Source: Yahoo!7, Data as at 24 March, 2014
Why did you want to become CEO?
I started the business in 1961 and I’ve been here for 53 years.
What is your managerial style?
Give people enough rope to hang themselves.
What is your percentage ownership of the company?
The Harvey and Norman families own half of Harvey Norman.
Describe your business plan and strategy for the company.
Our business plan is basically to grow the assets of the company in the quickest time possible and grow it to the maximum.
What is the company’s competitive advantage?
We try to be the leader in the product categories that we specialise in and we are in some of those categories and not in others.
Who are your main competitors? How do you rate them?
Our main competitors in electrical are JB Hi Fi and the Good Guys and they’re both competent retailers.
There is no standout competitor in furniture. Ikea is a big name but they are a different type of furniture retailer, but then you go down to people like Freedom and Nick Scali. One, we’re in more locations and two, we have it all under the one roof, whereas the sort of people I’ve been talking about as competitors have got a lesser product range under a smaller roof.
What is the company’s growth strategy?
At the moment we are not opening shops and this is the first time in our history that we haven’t opened shops. There are two reasons: main one is that we’ve got a shop in pretty much every area we want and two, people are not opening shops much.
Is that because of the Internet?
I don’t know that you can say it’s the Internet because the Internet represents such a small percentage of our sales. It is an influence but not sufficient to say it’s because of the Internet.
Do you have global growth plans?
Our plan was to try and develop an international business and open shops in lots of countries across the world and that has also stalled now. Can that be revived? We would like to think so, but realistically it’s not going to happen any time soon.
What are your company’s main challenges?
At the moment, our biggest challenge is profit because we have been subjected to margin erosion in a really healthy economic climate and that’s never been the case before.
Is that a company or industry problem?
It’s both. If you look at Harvey Norman, because a big part of our business is technology, which is computer and electrical which is 70% of our business, really that particular area has been severely affected by price erosion and market erosion.
TVs and computers are the price erosion but they are also the margin erosion as well. If you look at anyone that’s been in that sort of industry it’s been severely affected.
Were your company’s most recent financial results better, or worse, than the market expected?
I’d say they were about what the market expected.
Can you provide guidance for the current financial year?
No. I think we never give our market guidance. That’s not in our policy. We would only do that where we knew that the analysts out there had a certain figure in mind and ours was either up or below that by a reasonable amount. We would then make a statement.
What is your dividend strategy (payout ratio/franking, etc.), and how much will you be returning to shareholders this year?

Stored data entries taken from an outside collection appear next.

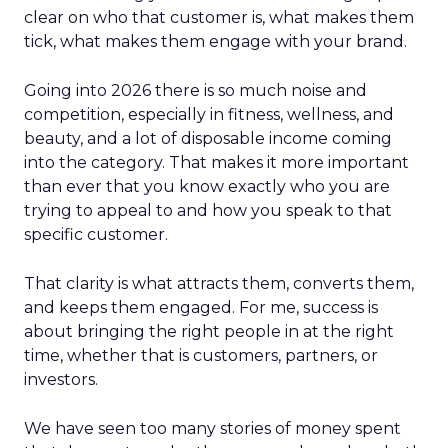
clear on who that customer is, what makes them
tick, what makes them engage with your brand.
Going into 2026 there is so much noise and
competition, especially in fitness, wellness, and
beauty, and a lot of disposable income coming
into the category. That makes it more important
than ever that you know exactly who you are
trying to appeal to and how you speak to that
specific customer.
That clarity is what attracts them, converts them,
and keeps them engaged. For me, success is
about bringing the right people in at the right
time, whether that is customers, partners, or
investors.
We have seen too many stories of money spent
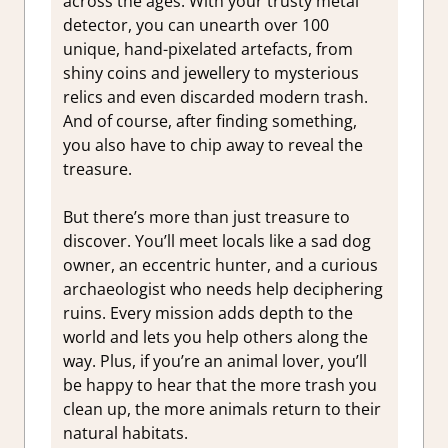
across the ages. With your trusty metal
detector, you can unearth over 100
unique, hand-pixelated artefacts, from
shiny coins and jewellery to mysterious
relics and even discarded modern trash.
And of course, after finding something,
you also have to chip away to reveal the
treasure.
But there’s more than just treasure to
discover. You’ll meet locals like a sad dog
owner, an eccentric hunter, and a curious
archaeologist who needs help deciphering
ruins. Every mission adds depth to the
world and lets you help others along the
way. Plus, if you’re an animal lover, you’ll
be happy to hear that the more trash you
clean up, the more animals return to their
natural habitats.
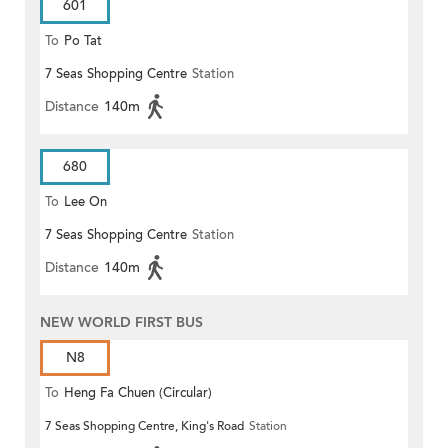
601
To
Po Tat
7 Seas Shopping Centre
Station
Distance
140m
680
To
Lee On
7 Seas Shopping Centre
Station
Distance
140m
NEW WORLD FIRST BUS
N8
To
Heng Fa Chuen (Circular)
7 Seas Shopping Centre, King's Road
Station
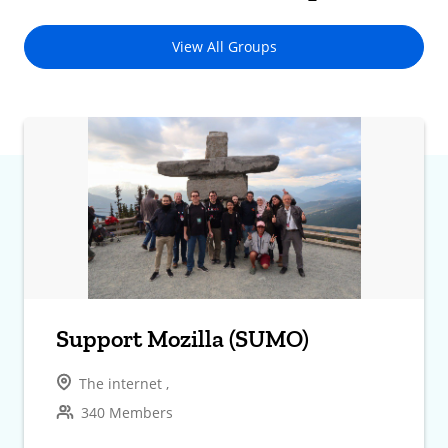
View All Groups
Support Mozilla (SUMO)
The internet ,
340 Members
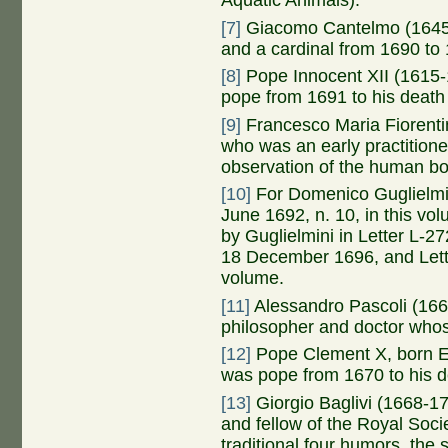
Aquatic Animals).
[7]
Giacomo Cantelmo (1645-1
and a cardinal from 1690 to
[8]
Pope Innocent XII (1615-1
pope from 1691 to his death
[9]
Francesco Maria Fiorentin
who was an early practitione
observation of the human bo
[10]
For Domenico Guglielmin
June 1692, n. 10, in this v
by Guglielmini in Letter L-2
18 December 1696, and Letter
volume.
[11]
Alessandro Pascoli (1669
philosopher and doctor whos
[12]
Pope Clement X, born Em
was pope from 1670 to his d
[13]
Giorgio Baglivi (1668-1
and fellow of the Royal Soci
traditional four humors, the 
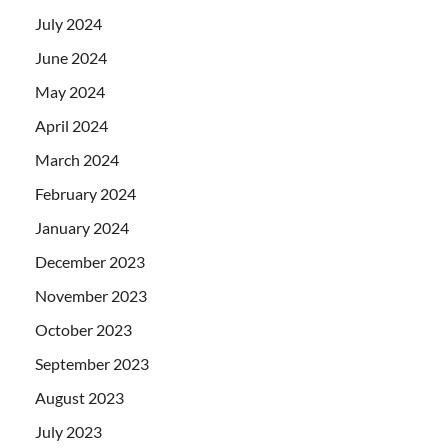
July 2024
June 2024
May 2024
April 2024
March 2024
February 2024
January 2024
December 2023
November 2023
October 2023
September 2023
August 2023
July 2023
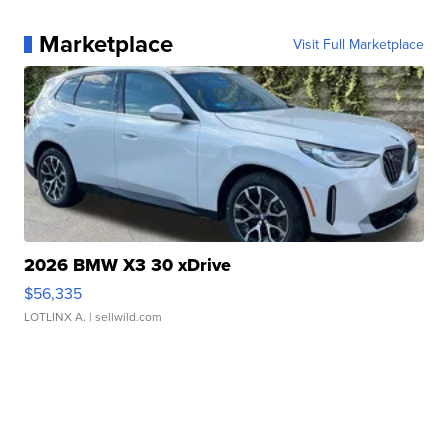
Marketplace
Visit Full Marketplace
2026 BMW X3 30 xDrive
$56,335
LOTLINX A.
| sellwild.com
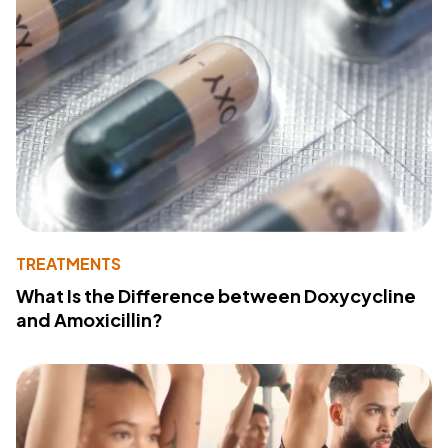
TREATMENTS
What Is the Difference between Doxycycline
and Amoxicillin?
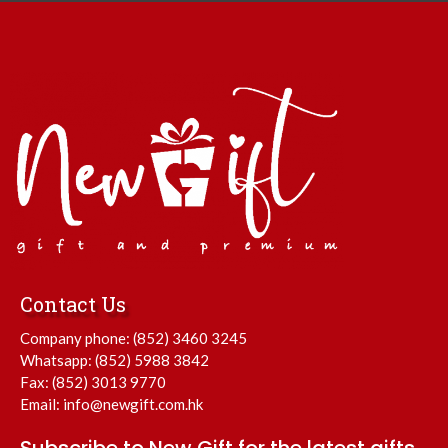
Contact Us
Company phone:
(852) 3460 3245
Whatsapp:
(852) 5988 3842
Fax: (852) 3013 9770
Email:
info@newgift.com.hk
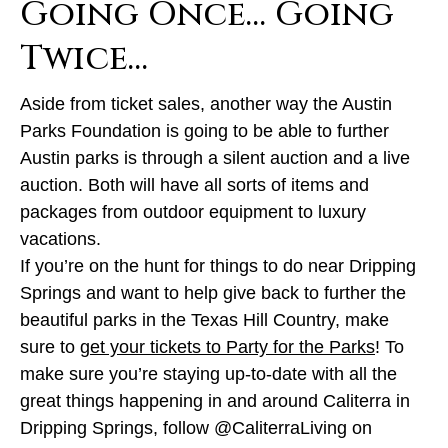
Going Once… Going
Twice…
Aside from ticket sales, another way the Austin
Parks Foundation is going to be able to further
Austin parks is through a silent auction and a live
auction. Both will have all sorts of items and
packages from outdoor equipment to luxury
vacations.
If you’re on the hunt for things to do near Dripping
Springs and want to help give back to further the
beautiful parks in the Texas Hill Country, make
sure to
get your tickets to Party for the Parks
! To
make sure you’re staying up-to-date with all the
great things happening in and around Caliterra in
Dripping Springs, follow @CaliterraLiving on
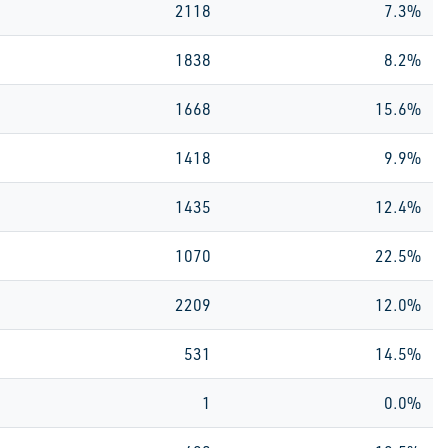
2118
7.3%
1838
8.2%
1668
15.6%
1418
9.9%
1435
12.4%
1070
22.5%
2209
12.0%
531
14.5%
1
0.0%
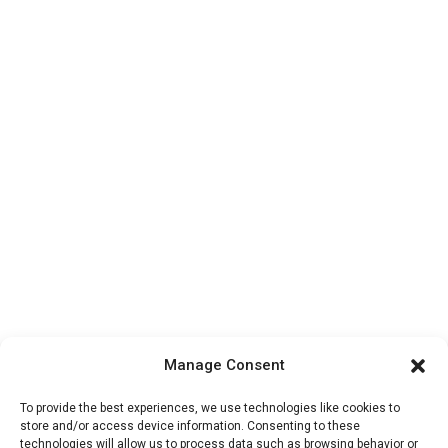
Manage Consent
To provide the best experiences, we use technologies like cookies to
store and/or access device information. Consenting to these
technologies will allow us to process data such as browsing behavior or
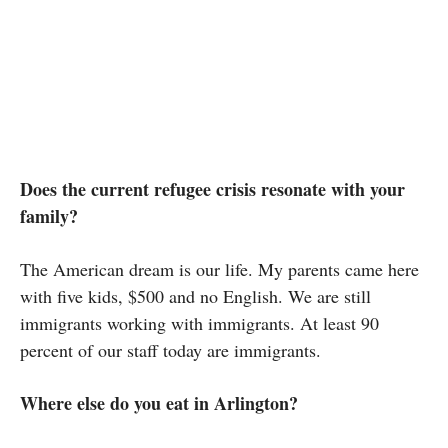
Does the current refugee crisis resonate with your
family?
The American dream is our life. My parents came here
with five kids, $500 and no English. We are still
immigrants working with immigrants. At least 90
percent of our staff today are immigrants.
Where else do you eat in Arlington?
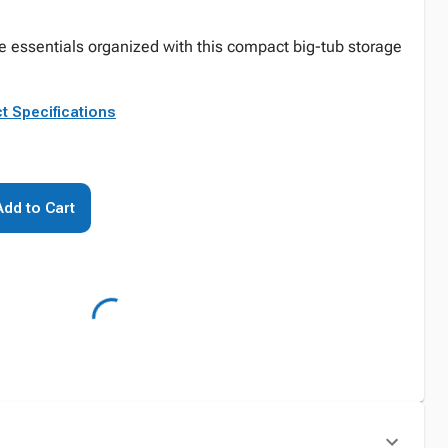
essentials organized with this compact big-tub storage
t Specifications
Add to Cart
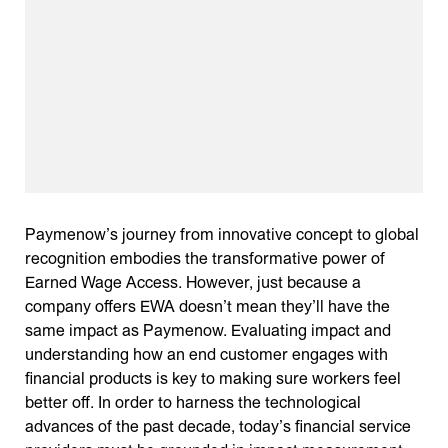
Paymenow’s journey from innovative concept to global
recognition embodies the transformative power of
Earned Wage Access. However, just because a
company offers EWA doesn’t mean they’ll have the
same impact as Paymenow. Evaluating impact and
understanding how an end customer engages with
financial products is key to making sure workers feel
better off. In order to harness the technological
advances of the past decade, today’s financial service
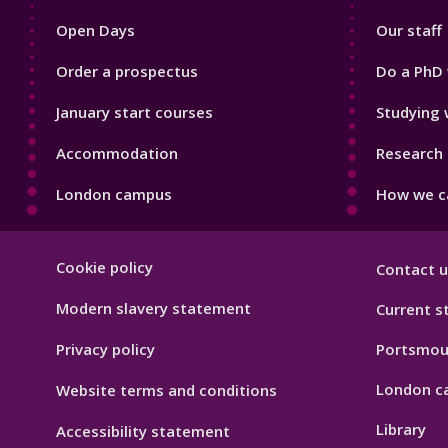
1
2
Open Days
Our staff
Order a prospectus
Do a PhD 
January start courses
Studying 
Accommodation
Research 
London campus
How we ca
Footer
Cookie policy
Contact u
Hygiene
Modern slavery statement
Current s
Privacy policy
Portsmou
London c
Website terms and conditions
Library
Accessibility statement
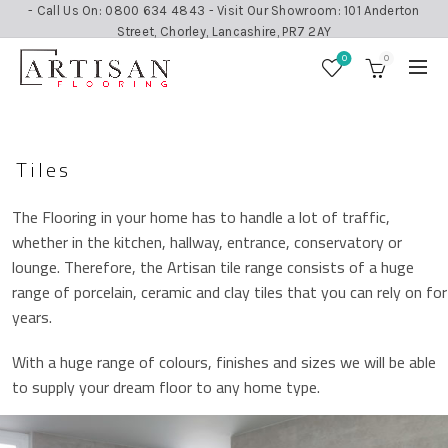
- Call Us On: 0800 634 4843 - Visit Our Showroom: 101 Anderton
Street, Chorley, Lancashire, PR7 2AY
0
0
Tiles
The Flooring in your home has to handle a lot of traffic,
whether in the kitchen, hallway, entrance, conservatory or
lounge. Therefore, the Artisan tile range consists of a huge
range of porcelain, ceramic and clay tiles that you can rely on for
years.
With a huge range of colours, finishes and sizes we will be able
to supply your dream floor to any home type.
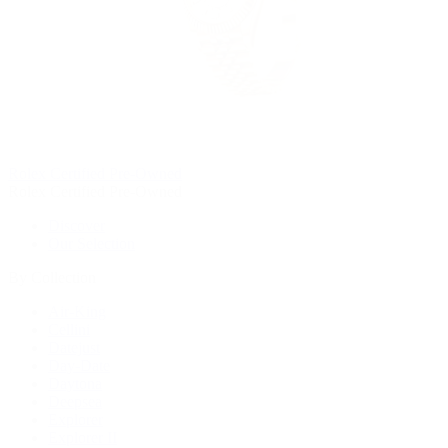
Rolex Certified Pre-Owned
Rolex Certified Pre-Owned
Discover
Our Selection
By Collection
Air-King
Cellini
Datejust
Day-Date
Daytona
Deepsea
Explorer
Explorer II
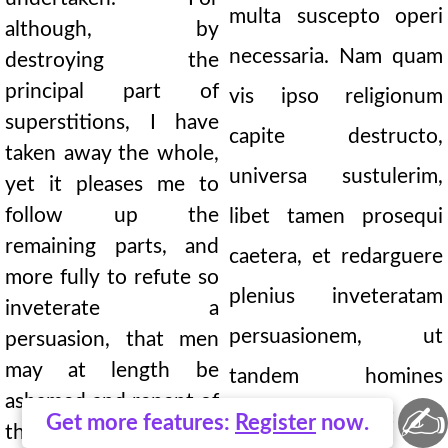
multa suscepto operi
although, by
necessaria. Nam quam
destroying the
principal part of
vis ipso religionum
superstitions, I have
capite destructo,
taken away the whole,
universa sustulerim,
yet it pleases me to
follow up the
libet tamen prosequi
remaining parts, and
caetera, et redarguere
more fully to refute so
plenius inveteratam
inveterate a
persuasionem, ut
persuasion, that men
may at length be
tandem homines
ashamed and repent of
✍
suorum pudeat ac
Get more features:
Register
now.
their errors. This is a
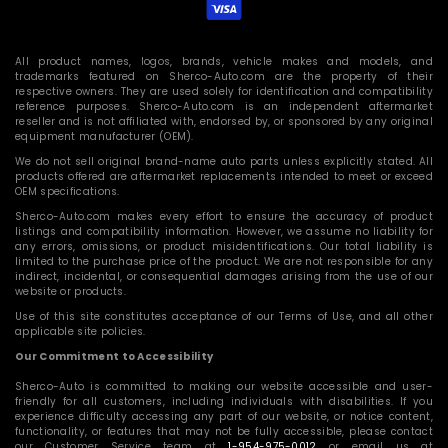
All product names, logos, brands, vehicle makes and models, and
trademarks featured on Sherco-Auto.com are the property of their
respective owners. They are used solely for identification and compatibility
reference purposes. Sherco-Auto.com is an independent aftermarket
reseller and is not affiliated with, endorsed by, or sponsored by any original
equipment manufacturer (OEM).
We do not sell original brand-name auto parts unless explicitly stated. All
products offered are aftermarket replacements intended to meet or exceed
OEM specifications.
Sherco-Auto.com makes every effort to ensure the accuracy of product
listings and compatibility information. However, we assume no liability for
any errors, omissions, or product misidentifications. Our total liability is
limited to the purchase price of the product. We are not responsible for any
indirect, incidental, or consequential damages arising from the use of our
website or products.
Use of this site constitutes acceptance of our Terms of Use, and all other
applicable site policies.
Our Commitment to Accessibility
Sherco-Auto is committed to making our website accessible and user-
friendly for all customers, including individuals with disabilities. If you
experience difficulty accessing any part of our website, or notice content,
functionality, or features that may not be fully accessible, please contact
our Customer Service team at
1-954-975-0012
or email us at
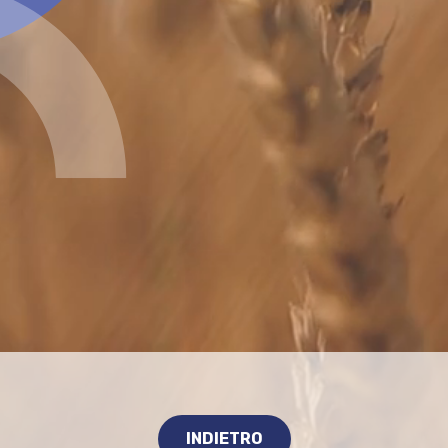
INDIETRO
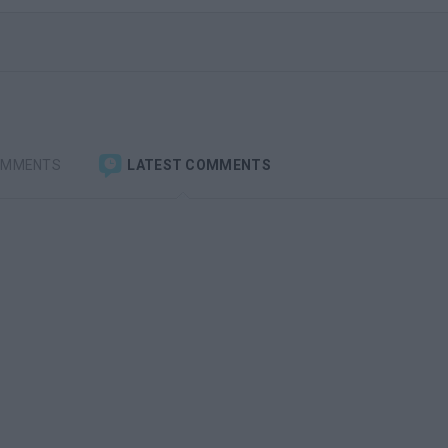
OMMENTS
LATEST COMMENTS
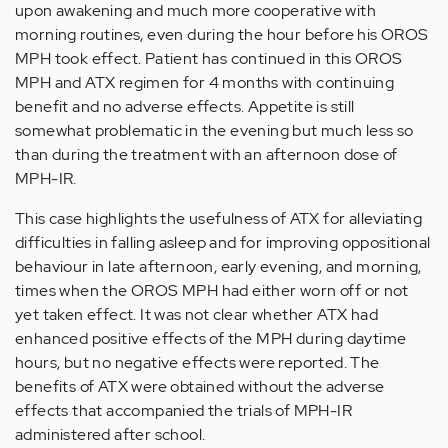
upon awakening and much more cooperative with
morning routines, even during the hour before his OROS
MPH took effect. Patient has continued in this OROS
MPH and ATX regimen for 4 months with continuing
benefit and no adverse effects. Appetite is still
somewhat problematic in the evening but much less so
than during the treatment with an afternoon dose of
MPH-IR.
This case highlights the usefulness of ATX for alleviating
difficulties in falling asleep and for improving oppositional
behaviour in late afternoon, early evening, and morning,
times when the OROS MPH had either worn off or not
yet taken effect. It was not clear whether ATX had
enhanced positive effects of the MPH during daytime
hours, but no negative effects were reported. The
benefits of ATX were obtained without the adverse
effects that accompanied the trials of MPH-IR
administered after school.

Traditionally, we paid out between 25% to 35% of our profit after tax. That’s now rising more to 40% or 50%. That may be the norm going forward now with not opening shops. And we have a problem where we’ve got all these franking credits that are now … $700 or $800 million or something. So we have a problem as to how we are going to handle that going forward and we’re being continuously asked by shareholders and analysts as to what we’re doing and we haven’t provided a satisfactory answer.
How have technology changes impacted your business?
We couldn’t predict what would happen a few years ago with the way the market has gone. We were a very big computer seller of a product that sold between $1,500 to $4,000 dollars and now that’s changed to say…an iPad that might be $300,$400,$500, $600. And we didn’t pick that. Neither did anyone else I think. It’s a big change in the market.
Going forward, you might end up in two places. You might have a phone that will have a lot more capability than what you’ve got now. You’ll have a wrist product that will sit on your wrist …connected health issues and also some other things that a phone or a calculator or iPad would do as well. There will be more and more features on those [wrist products].
There is a whole heap of new products coming out at the moment. The big new thing in TV will be curved screens.